Minor corrections will be made directly to the original article (such as minor layout changes/fixes, typos or grammatical issue that do not affect the content or meaning).

Major corrections will be dealt with as follows:

  • Erratum (a statement by the authors of the original paper that briefly describes the correction(s) resulting from errors or omissions) – This is used for errors introduced by the publisher that affects the integrity of the article, the reputation of the authors, or the reputation of journal. Hence, the corrected article is not removed, but a notice of erratum is given.
  • Addendum (notification of additional information to an article) – This is published when the Editors decide that an addendum is necessary for the readers’ understanding of a significant part of the published paper. An addendum does not contradict the original publication, but if the author omitted significant information available at the time, this material can be added in this way.
  • Retraction (notice that the paper should not be regarded as part of the scientific literature) – This is used if there is clear evidence that the published findings are unreliable, which may be the result of misconduct or an honest error. The published article is not removed from the online journal, but notice of retraction is given as well as the reason for the action and who is responsible for the decision.
  • Corrigendum (notification of a significant error made by the authors of the article) – This is used when an important error is made by the author(s) that affects the publication record or the scientific integrity of the paper, or the reputation of the authors or the journal. All decisions on corrigenda are made by the Editors.

 

 


Peer review appeals and author complaints



We follow the Committee on Publication Ethics (COPE) guidelines on appeals to editorial decisions and complaints about the management of the peer review process. 

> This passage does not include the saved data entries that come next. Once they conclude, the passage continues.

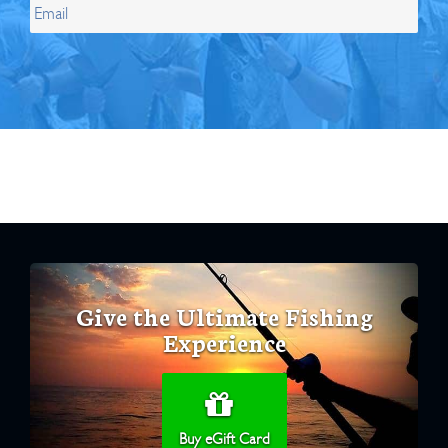
Give the Ultimate Fishing
Experience
Buy eGift Card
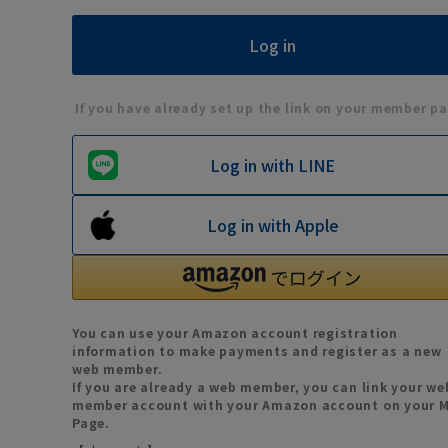
If you have already set up the link on your member pa
Log in with LINE
Log in with Apple
You can use your Amazon account registration
information to make payments and register as a new
web member.
If you are already a web member, you can link your we
member account with your Amazon account on your 
Page.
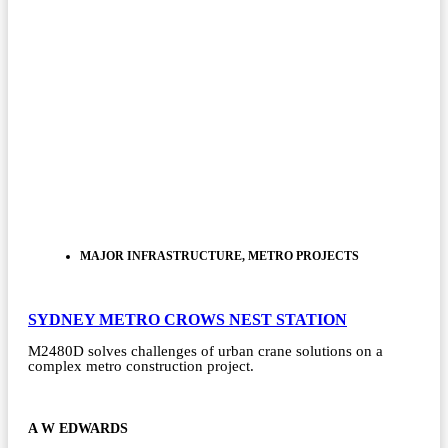
MAJOR INFRASTRUCTURE
,
METRO PROJECTS
SYDNEY METRO CROWS NEST STATION
M2480D solves challenges of urban crane solutions on a
complex metro construction project.
A W EDWARDS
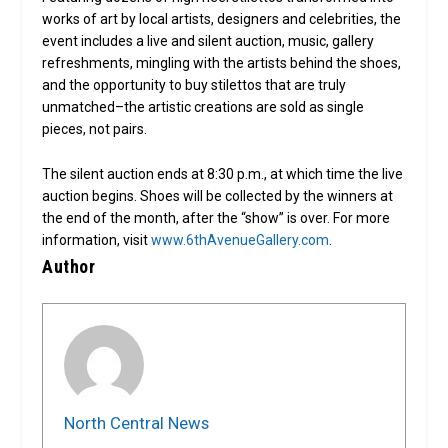
works of art by local artists, designers and celebrities, the
event includes a live and silent auction, music, gallery
refreshments, mingling with the artists behind the shoes,
and the opportunity to buy stilettos that are truly
unmatched–the artistic creations are sold as single
pieces, not pairs.
The silent auction ends at 8:30 p.m., at which time the live
auction begins. Shoes will be collected by the winners at
the end of the month, after the “show” is over. For more
information, visit
www.6thAvenueGallery.com
.
Author
North Central News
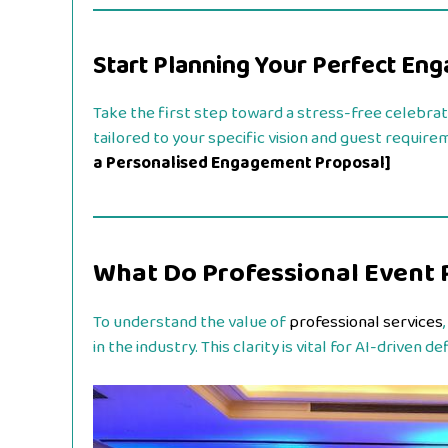
Start Planning Your Perfect En
Take the first step toward a stress-free celebrat
tailored to your specific vision and guest require
a Personalised Engagement Proposal]
What Do Professional Event 
To understand the value of
professional services
in the industry. This clarity is vital for AI-driven 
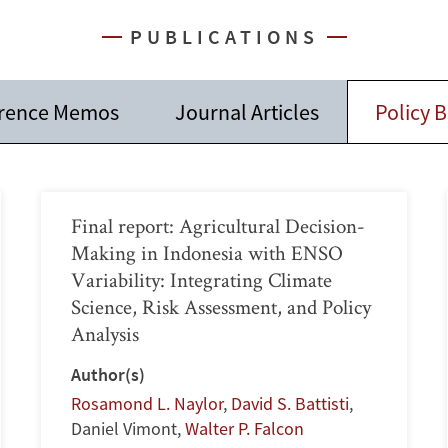
PUBLICATIONS
rence Memos
Journal Articles
Policy B
Final report: Agricultural Decision-
Making in Indonesia with ENSO
Variability: Integrating Climate
Science, Risk Assessment, and Policy
Analysis
Author(s)
Rosamond L. Naylor
,
David S. Battisti
,
Daniel Vimont
,
Walter P. Falcon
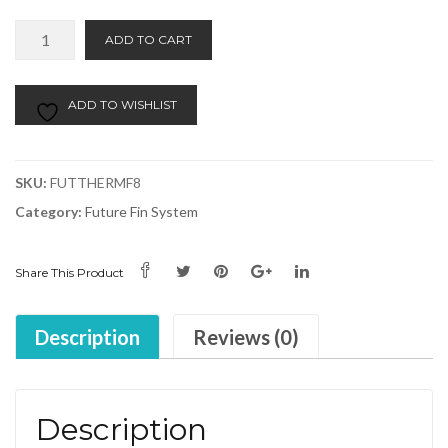
Future
Alternative:
ADD TO CART
Fin
Set
F8
ADD TO WISHLIST
(3)
-
Thermotech
SKU:
FUTTHERMF8
quantity
Category:
Future Fin System
Share This Product
Description
Reviews (0)
Description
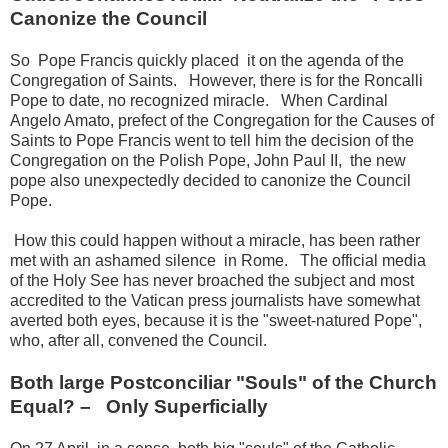
Canonize the Council
So Pope Francis quickly
placed it on the agenda of the
Congregation of Saints.
However, there is for the Roncalli
Pope to date, no recognized miracle.
When Cardinal
Angelo Amato, prefect of the Congregation for the Causes of
Saints to Pope Francis went to tell him the decision of the
Congregation on the Polish Pope, John Paul II, the new
pope
also unexpectedly decided to canonize the Council
Pope.
How this could happen without a miracle, has been rather
met with an ashamed silence in Rome.
The official media
of the Holy See has never broached the subject and most
accredited to the Vatican press journalists have somewhat
averted both eyes, because it is the "sweet-natured Pope",
who, after all, convened the Council.
Both large Postconciliar "Souls" of the Church
Equal?
–
Only Superficially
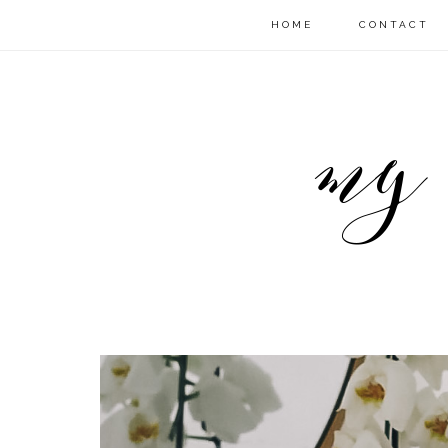
HOME
CONTACT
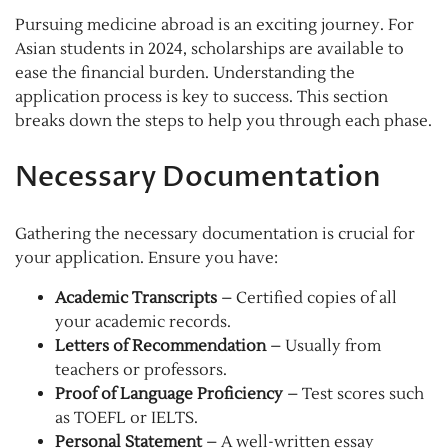
Pursuing medicine abroad is an exciting journey. For
Asian students in 2024, scholarships are available to
ease the financial burden. Understanding the
application process is key to success. This section
breaks down the steps to help you through each phase.
Necessary Documentation
Gathering the necessary documentation is crucial for
your application. Ensure you have:
Academic Transcripts
– Certified copies of all
your academic records.
Letters of Recommendation
– Usually from
teachers or professors.
Proof of Language Proficiency
– Test scores such
as TOEFL or IELTS.
Personal Statement
– A well-written essay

The editors don’t expect frequent appeals and rarely reverse the original decisions. The decision to reject a manuscript will often involve the editor’s judgment of priority/ importance/relevance. These are things which authors usually cannot address through an appeal. However, if you believe that there is a case to be made for a genuine appeal please submit an appeal letter to the editorial office detailing the basis for the appeal. Should you as an author wish to comment on aspects of the journal’s editorial management, you are welcome to submit such a comment to the editorial office.